佐藤さん前立腺がんを患っていましたが、手術は成功しました。早期に発見された前立腺がんは予後がよくて、切除すれば5年生存率は9割くらいですから、こちらはあまり心配していません。ただ、問題は慢性腎不全のほうです。

シマオ:いま、人工透析に通われていますよね。

佐藤さん:今年の頭から週3回、病院で透析をしています。いずれは生体肝移植をできればと考えていますが、そのためには免疫抑制剤を投与する必要がある。その際、身体にがんがあってはいけないのです。実は、それで検査をしたところ前立腺がんが見つかったという訳なのです。

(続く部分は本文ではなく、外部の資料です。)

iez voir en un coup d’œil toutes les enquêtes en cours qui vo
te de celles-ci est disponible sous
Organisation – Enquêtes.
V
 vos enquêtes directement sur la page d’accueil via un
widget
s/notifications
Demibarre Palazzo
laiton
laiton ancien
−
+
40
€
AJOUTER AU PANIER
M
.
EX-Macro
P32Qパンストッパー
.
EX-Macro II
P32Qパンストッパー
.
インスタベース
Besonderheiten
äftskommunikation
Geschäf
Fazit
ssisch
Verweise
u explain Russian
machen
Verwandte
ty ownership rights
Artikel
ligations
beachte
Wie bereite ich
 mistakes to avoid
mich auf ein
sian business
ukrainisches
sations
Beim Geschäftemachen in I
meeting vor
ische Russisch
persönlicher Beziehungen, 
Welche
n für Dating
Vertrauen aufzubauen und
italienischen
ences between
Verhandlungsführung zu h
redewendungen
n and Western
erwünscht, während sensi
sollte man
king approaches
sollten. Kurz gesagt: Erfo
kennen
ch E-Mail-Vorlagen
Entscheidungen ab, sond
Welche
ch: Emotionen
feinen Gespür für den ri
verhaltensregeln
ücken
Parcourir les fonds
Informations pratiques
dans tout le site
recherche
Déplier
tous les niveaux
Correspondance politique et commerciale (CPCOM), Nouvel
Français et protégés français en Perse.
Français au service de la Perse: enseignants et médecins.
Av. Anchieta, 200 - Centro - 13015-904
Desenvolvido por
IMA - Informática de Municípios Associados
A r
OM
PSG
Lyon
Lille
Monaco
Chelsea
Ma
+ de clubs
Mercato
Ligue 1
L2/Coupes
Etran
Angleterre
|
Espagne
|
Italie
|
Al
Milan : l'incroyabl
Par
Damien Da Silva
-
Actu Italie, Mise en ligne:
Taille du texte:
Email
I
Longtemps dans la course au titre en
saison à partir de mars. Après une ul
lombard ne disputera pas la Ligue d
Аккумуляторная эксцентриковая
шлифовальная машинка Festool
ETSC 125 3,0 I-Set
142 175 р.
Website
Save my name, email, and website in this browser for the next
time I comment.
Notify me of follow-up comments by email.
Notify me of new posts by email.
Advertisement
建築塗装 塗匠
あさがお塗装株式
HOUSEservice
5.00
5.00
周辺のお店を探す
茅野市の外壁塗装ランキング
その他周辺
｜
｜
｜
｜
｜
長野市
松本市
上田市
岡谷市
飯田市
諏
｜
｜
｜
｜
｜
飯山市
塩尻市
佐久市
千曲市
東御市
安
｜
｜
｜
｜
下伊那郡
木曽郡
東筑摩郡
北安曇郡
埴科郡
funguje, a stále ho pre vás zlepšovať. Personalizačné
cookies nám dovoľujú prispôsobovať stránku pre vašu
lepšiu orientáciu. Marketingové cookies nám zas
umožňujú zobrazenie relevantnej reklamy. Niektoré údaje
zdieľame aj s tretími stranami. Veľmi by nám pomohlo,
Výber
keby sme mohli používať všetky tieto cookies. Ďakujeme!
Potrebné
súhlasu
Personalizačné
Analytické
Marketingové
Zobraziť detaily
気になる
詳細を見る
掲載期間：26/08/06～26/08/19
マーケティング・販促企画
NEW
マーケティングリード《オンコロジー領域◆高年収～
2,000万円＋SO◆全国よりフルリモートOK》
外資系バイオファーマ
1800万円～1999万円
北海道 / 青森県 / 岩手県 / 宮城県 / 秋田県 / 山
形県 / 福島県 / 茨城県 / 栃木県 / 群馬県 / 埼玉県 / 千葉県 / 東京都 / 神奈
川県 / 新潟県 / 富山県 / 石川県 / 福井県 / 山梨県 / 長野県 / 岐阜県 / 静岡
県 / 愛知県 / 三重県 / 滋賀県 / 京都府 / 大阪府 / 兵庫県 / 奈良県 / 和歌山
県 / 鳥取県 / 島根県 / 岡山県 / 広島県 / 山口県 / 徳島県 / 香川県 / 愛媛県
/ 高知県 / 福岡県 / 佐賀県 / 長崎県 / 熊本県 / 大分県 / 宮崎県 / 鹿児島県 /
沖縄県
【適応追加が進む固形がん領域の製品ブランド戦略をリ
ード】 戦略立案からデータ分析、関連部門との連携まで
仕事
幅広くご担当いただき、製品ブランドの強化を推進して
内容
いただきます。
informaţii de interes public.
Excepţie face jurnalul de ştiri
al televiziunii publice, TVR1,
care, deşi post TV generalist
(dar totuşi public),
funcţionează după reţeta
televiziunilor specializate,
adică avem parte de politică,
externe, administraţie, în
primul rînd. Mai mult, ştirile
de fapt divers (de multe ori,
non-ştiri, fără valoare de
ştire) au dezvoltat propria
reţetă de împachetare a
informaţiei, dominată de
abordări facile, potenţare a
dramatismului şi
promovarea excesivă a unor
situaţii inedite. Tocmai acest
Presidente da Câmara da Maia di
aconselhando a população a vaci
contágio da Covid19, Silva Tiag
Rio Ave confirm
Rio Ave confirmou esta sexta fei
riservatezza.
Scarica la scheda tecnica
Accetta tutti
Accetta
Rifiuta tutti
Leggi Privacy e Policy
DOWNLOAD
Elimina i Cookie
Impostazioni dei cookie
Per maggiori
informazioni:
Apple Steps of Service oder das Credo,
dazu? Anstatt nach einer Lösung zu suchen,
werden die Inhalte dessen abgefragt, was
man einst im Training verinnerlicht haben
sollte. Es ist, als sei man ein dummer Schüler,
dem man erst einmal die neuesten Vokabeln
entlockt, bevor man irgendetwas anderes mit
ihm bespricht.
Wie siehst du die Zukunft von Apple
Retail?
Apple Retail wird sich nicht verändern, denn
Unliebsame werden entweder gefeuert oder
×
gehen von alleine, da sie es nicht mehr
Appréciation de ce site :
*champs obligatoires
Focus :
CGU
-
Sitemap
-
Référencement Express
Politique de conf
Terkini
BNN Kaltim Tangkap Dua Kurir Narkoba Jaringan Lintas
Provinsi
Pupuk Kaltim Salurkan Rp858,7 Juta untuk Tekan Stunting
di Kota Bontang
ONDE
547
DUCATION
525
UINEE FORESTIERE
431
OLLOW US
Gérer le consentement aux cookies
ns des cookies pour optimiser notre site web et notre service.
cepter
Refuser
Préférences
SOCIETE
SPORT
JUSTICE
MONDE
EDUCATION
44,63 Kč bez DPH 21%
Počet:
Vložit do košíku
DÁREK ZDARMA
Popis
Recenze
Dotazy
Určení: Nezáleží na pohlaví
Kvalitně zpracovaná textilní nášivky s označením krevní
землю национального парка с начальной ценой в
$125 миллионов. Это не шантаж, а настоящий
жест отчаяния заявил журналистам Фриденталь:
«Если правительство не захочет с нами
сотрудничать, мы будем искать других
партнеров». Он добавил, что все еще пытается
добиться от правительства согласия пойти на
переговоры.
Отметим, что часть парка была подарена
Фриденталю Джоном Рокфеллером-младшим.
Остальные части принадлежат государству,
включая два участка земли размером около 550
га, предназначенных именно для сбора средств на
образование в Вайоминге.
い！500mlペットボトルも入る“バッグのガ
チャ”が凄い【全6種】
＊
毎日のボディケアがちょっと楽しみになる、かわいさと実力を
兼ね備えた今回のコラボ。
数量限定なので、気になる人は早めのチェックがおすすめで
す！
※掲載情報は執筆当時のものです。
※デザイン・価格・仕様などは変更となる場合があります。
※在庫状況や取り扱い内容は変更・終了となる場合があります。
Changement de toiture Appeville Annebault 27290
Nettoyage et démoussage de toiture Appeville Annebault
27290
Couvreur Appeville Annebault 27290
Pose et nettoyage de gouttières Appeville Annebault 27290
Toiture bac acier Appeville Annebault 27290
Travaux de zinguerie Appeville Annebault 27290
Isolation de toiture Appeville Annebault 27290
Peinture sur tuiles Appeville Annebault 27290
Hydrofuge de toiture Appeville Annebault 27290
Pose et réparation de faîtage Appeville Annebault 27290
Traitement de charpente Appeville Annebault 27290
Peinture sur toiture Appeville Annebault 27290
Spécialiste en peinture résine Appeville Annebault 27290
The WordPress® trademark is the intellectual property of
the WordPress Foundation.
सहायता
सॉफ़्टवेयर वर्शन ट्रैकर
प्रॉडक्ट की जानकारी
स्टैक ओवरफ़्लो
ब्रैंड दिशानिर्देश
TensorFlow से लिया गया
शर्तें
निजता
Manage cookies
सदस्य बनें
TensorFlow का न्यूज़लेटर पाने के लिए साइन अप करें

シマオ:早めに見つかって処置ができてホッとしました!

佐藤さん:モモさんのご相談についてですが、こうして大きな病気をすると、やはり考え方に影響はあります。透析を続けていれば、10年生存率は6割。単純計算すると余命は8年となります。

シマオ:えっ! 8年……ですか。

佐藤さん:ただし、腎移植が成功すれば10年生存率は9割。あくまでも計算上ですが、余命を20年に延ばすことができる。私は現在62歳なので、余命20年ともなれば平均寿命と変わりません。

シマオ:心から、うまくいくことを願っています!

佐藤さん:とはいえ、やはり透析をした直後には、頭を使うような仕事はできなくなりました。透析のためにヘモグロビンの値を落とすので、常に貧血のような状態でもあります。最悪余命8年ということを前提とすると、いつまでもこれまでのようなペースで仕事を続けられるのか。もしかしたらあと2、3年かもしれない。

シマオ:その限られた時間の中で何をやるか、ということですか。

佐藤さん:そうです。モモさんもおっしゃっているように、持てる時間で何を優先すべきか、プライオリティをつけていかざるを得ません。

専念すべき仕事の選び方

佐藤優のお悩み哲学相談

イラスト:iziz

シマオ:具体的には、どのように優先順位をつけていらっしゃるんですか?

佐藤さん:これまで私は執筆活動を中心としつつ、大学での講義やラジオ出演、講演なども行ってきました。しかし、透析が始まったのを機に、講義やラジオ出演などを控えるようになりました。

シマオ:執筆のプライオリティを上げたということでしょうか。